*** Opening Material supplied ***

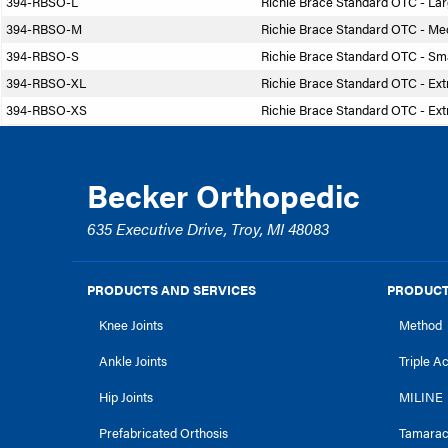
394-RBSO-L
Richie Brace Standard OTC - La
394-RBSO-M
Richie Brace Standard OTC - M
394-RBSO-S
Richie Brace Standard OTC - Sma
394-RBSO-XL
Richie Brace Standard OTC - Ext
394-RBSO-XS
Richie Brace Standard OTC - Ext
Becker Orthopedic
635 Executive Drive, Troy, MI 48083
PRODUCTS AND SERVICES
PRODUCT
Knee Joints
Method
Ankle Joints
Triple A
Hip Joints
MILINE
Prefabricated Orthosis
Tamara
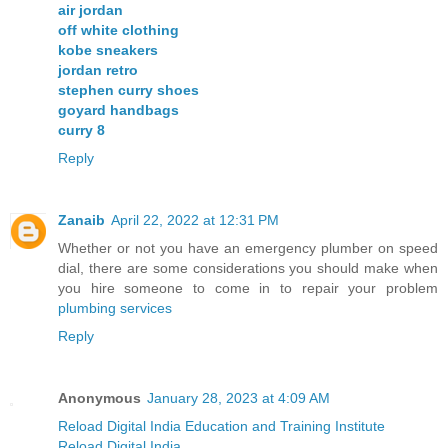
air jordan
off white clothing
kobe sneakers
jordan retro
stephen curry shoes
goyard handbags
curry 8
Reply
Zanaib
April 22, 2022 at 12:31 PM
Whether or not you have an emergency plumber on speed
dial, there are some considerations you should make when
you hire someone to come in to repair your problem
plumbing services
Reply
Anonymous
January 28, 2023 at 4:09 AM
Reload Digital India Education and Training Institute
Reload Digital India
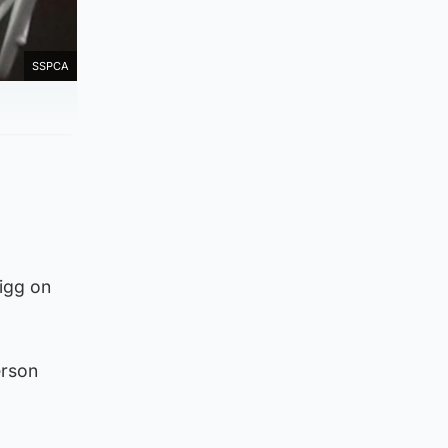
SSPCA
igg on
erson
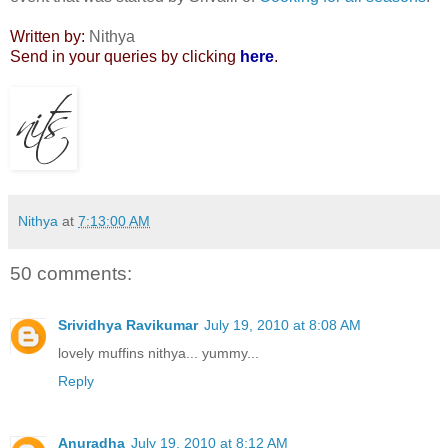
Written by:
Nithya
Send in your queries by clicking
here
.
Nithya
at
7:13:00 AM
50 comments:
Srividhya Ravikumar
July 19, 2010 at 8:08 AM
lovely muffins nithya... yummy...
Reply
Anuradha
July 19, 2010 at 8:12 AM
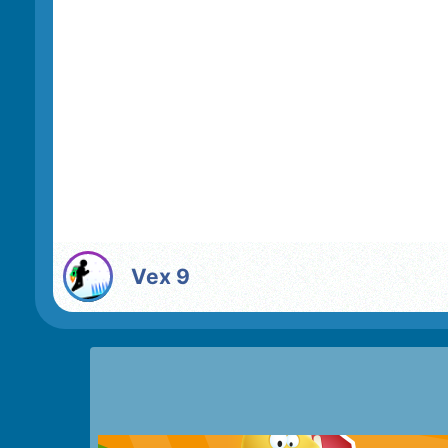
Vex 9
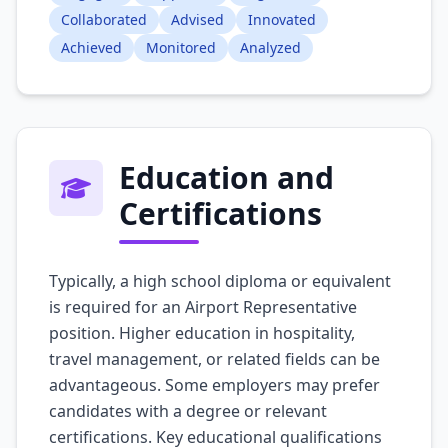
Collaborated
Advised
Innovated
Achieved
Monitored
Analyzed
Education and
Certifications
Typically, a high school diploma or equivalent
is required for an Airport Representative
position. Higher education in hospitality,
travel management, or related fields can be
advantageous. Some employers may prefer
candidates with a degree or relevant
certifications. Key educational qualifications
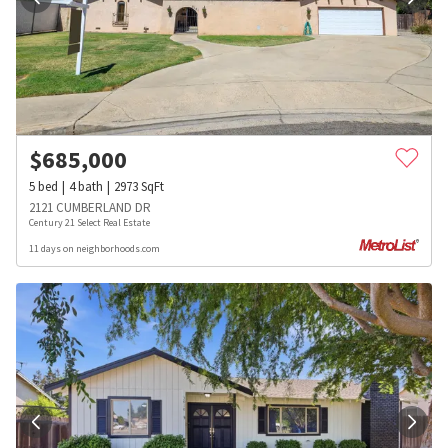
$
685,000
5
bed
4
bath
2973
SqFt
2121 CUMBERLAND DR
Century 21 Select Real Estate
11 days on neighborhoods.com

*** Closing Material supplied ***

*Required work*. Restate the entries above word for word, keeping pictures out of the copy.

*Reply*.
394-RBSO-L
Richie Brace Standard OTC - La
394-RBSO-M
Richie Brace Standard OTC - M
394-RBSO-S
Richie Brace Standard OTC - Sma
394-RBSO-XL
Richie Brace Standard OTC - Ext
394-RBSO-XS
Richie Brace Standard OTC - Ext
Becker Orthopedic
635 Executive Drive, Troy, MI 48083
PRODUCTS AND SERVICES
PRODUCT
Knee Joints
Method
Ankle Joints
Triple A
Hip Joints
MILINE
Prefabricated Orthosis
Tamara
air jordan
off white clothing
kobe sneakers
jordan retro
stephen curry shoes
goyard handbags
curry 8
Reply
Zanaib
April 22, 2022 at 12:31 PM
Whether or not you have an emergency plumber on speed
dial, there are some considerations you should make when
you hire someone to come in to repair your problem
plumbing services
Reply
Anonymous
January 28, 2023 at 4:09 AM
Reload Digital India Education and Training Institute
Reload Digital India
SSPCA
igg on
erson
Written by:
Nithya
Send in your queries by clicking
here
.
Nithya
at
7:13:00 AM
50 comments:
Srividhya Ravikumar
July 19, 2010 at 8:08 AM
lovely muffins nithya... yummy...
Reply
Anuradha
July 19, 2010 at 8:12 AM
Vex 9
Collaborated
Advised
Innovated
Achieved
Monitored
Analyzed
Education and
Certifications
Typically, a high school diploma or equivalent
is required for an Airport Representative
position. Higher education in hospitality,
travel management, or related fields can be
advantageous. Some employers may prefer
candidates with a degree or relevant
certifications. Key educational qualifications
$
685,000
5
bed
4
bath
2973
SqFt
2121 CUMBERLAND DR
Century 21 Select Real Estate
11 days on neighborhoods.com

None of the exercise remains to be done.